Like CVE-2021-21551 (Dell DBUtil), this vulnerability follows the OEM diagnostics driver pattern: a major PC manufacturer ships a kernel driver with their systems that provides unrestricted kernel access for diagnostic purposes, and the lack of caller validation turns every installation into a potential privilege escalation vector.
BYOVD Context
- Driver signing: Authenticode-signed by Lenovo with valid certificate
- Vulnerable Driver Blocklist: Included in Microsoft's recommended driver block rules
- HVCI behavior: Blocked on HVCI-enabled systems via the blocklist
- KDU integration: Not integrated
- LOLDrivers: Listed at loldrivers.io
Affected IOCTLs
- Arbitrary kernel virtual memory read
- Arbitrary kernel virtual memory write
- Physical memory mapping via MmMapIoSpace
How It Gets Exploited
The exploitation is straightforward: load the signed driver, open the device handle, use the read/write IOCTLs to access kernel memory, and perform an EPROCESS token swap for SYSTEM escalation. The alfarom256 PoC demonstrates the complete chain.

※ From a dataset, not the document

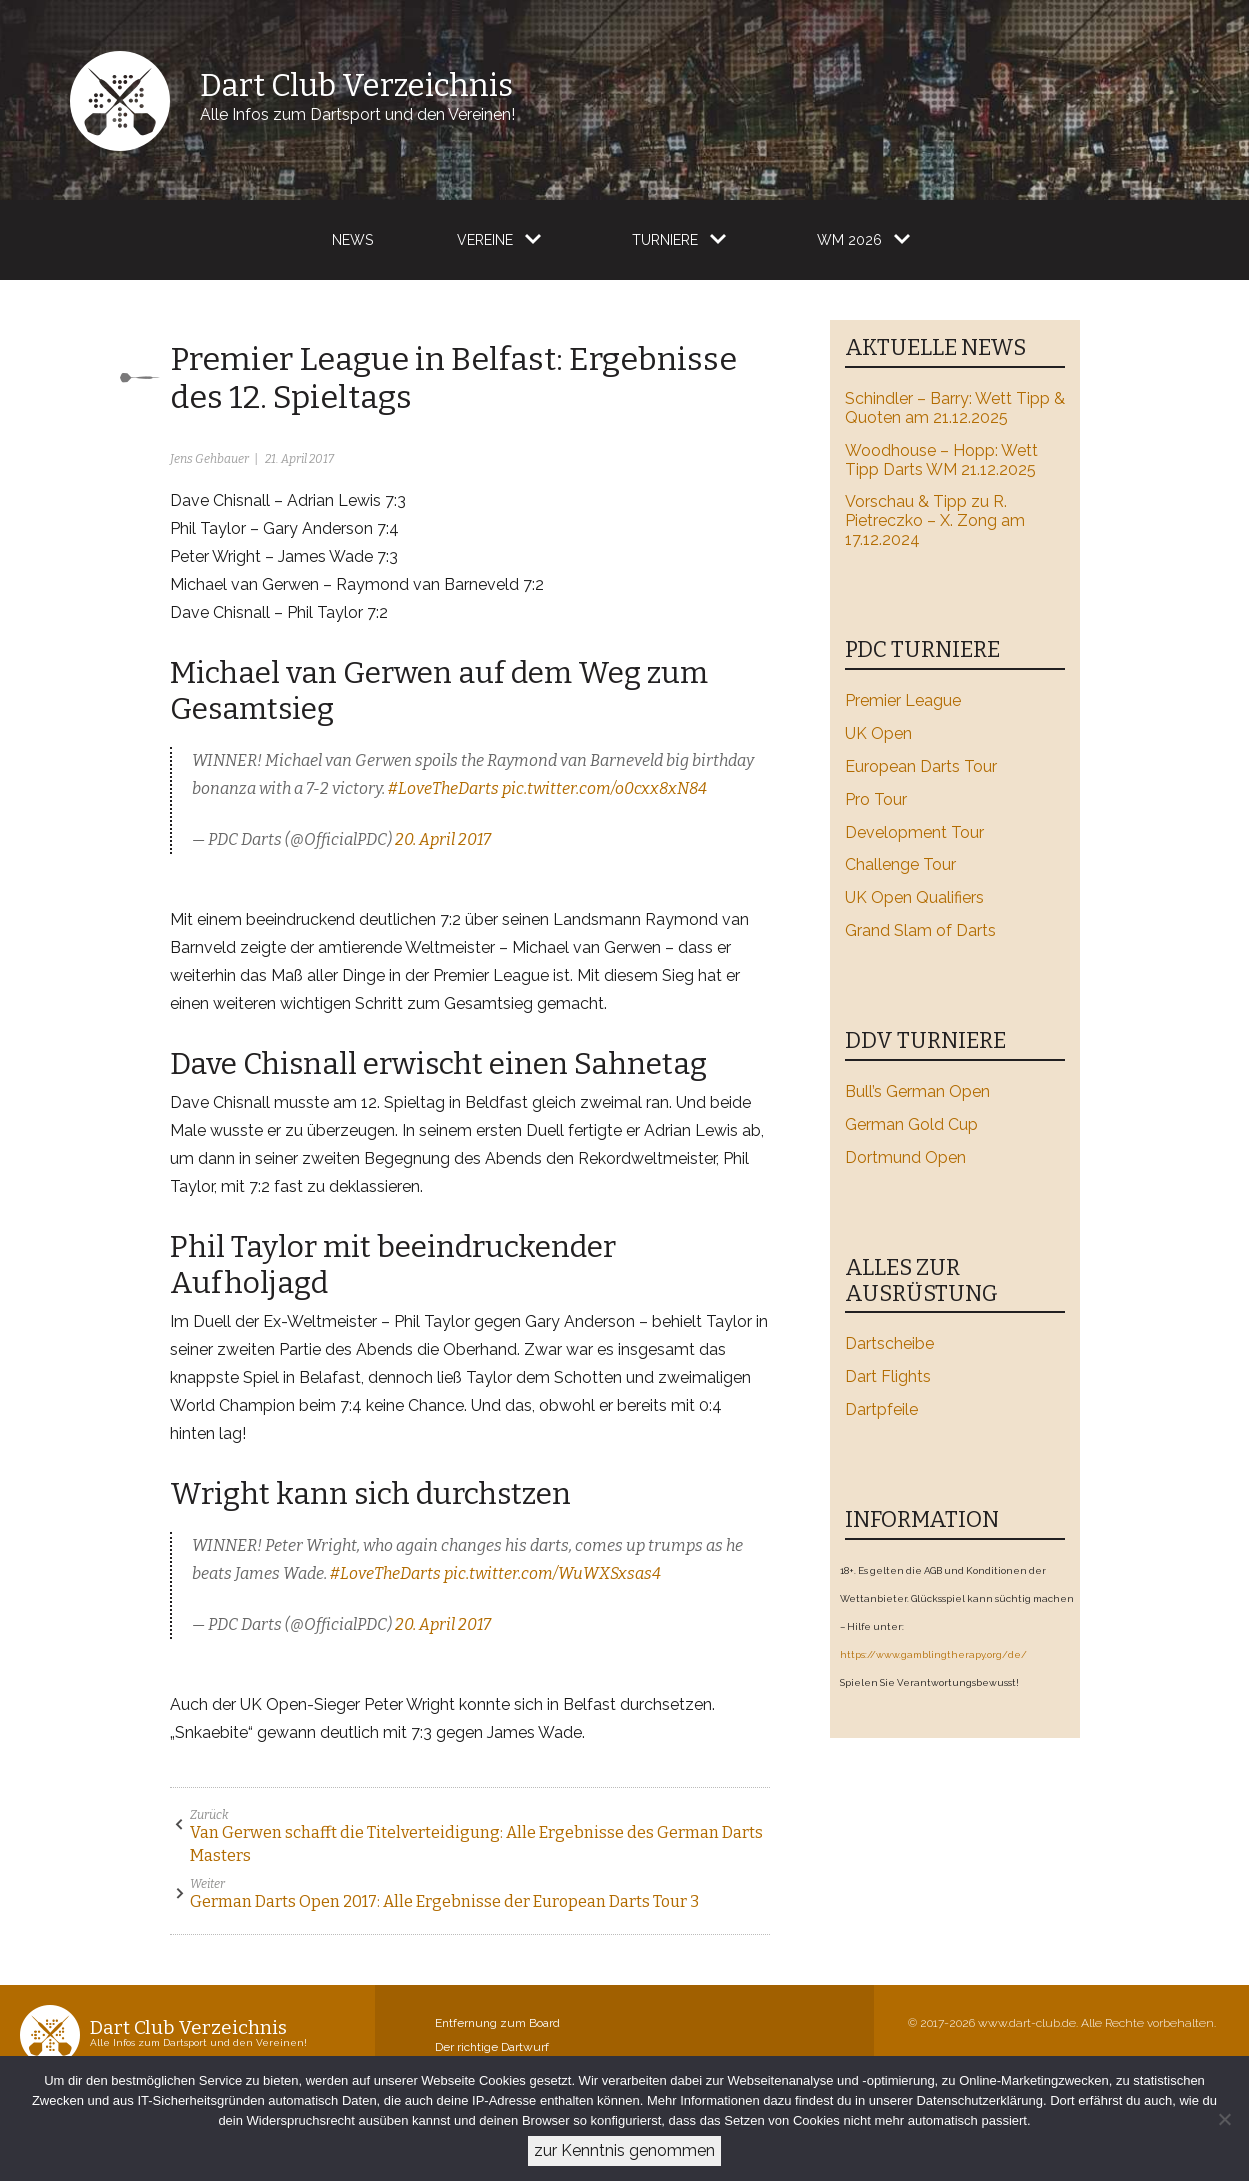 This screenshot has height=2181, width=1249. What do you see at coordinates (485, 240) in the screenshot?
I see `Vereine` at bounding box center [485, 240].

The kernel virtual memory read/write IOCTLs are particularly convenient for attackers because they eliminate the need for page table walking that physical memory BYOVD exploits require. The attacker can directly read and write kernel virtual addresses, making the exploitation chain simpler and more reliable.
Detection
YARA Rule
rule CVE_2022_3699_LenovoDiag {
meta:
description = "Detects Lenovo Diagnostics vulnerable driver"
cve = "CVE-2022-3699"
author = "KernelSight"
severity = "critical"
strings:
$mz = { 4D 5A }
$driver_name = "LenovoDiagnosticsDriver" wide ascii nocase
$lenovo = "Lenovo" wide ascii
condition:
$mz at 0 and ($driver_name or $lenovo)
}
ETW Indicators
| Provider | Event / Signal | Relevance |
|---|---|---|
| Microsoft-Windows-Kernel-File | Driver load event | Detects loading of LenovoDiagnosticsDriver.sys |
| Microsoft-Windows-Security-Auditing | Event 4697 — Service installed | Service creation for Lenovo diagnostics driver |
| Sysmon | Event ID 6 — Driver loaded | Hash and signature capture |
| Microsoft-Windows-Kernel-Process | Process token modification | Post-exploitation token swap |
Behavioral Indicators
- Loading of
LenovoDiagnosticsDriver.sysfrom outside Lenovo's standard installation path - Kernel memory read/write IOCTL patterns from non-Lenovo diagnostic processes
- Privilege escalation following Lenovo driver interaction
Broader Significance
CVE-2022-3699 is another entry in the growing catalog of OEM diagnostics drivers that expose unrestricted kernel access. Together with Dell's DBUtil (CVE-2021-21551) and others, it demonstrates a systemic problem in the PC OEM ecosystem: major manufacturers ship kernel drivers with their systems that any local attacker can weaponize. The pattern is always the same: diagnostics tool needs hardware access, developer exposes kernel read/write IOCTLs, access control is omitted or insufficient.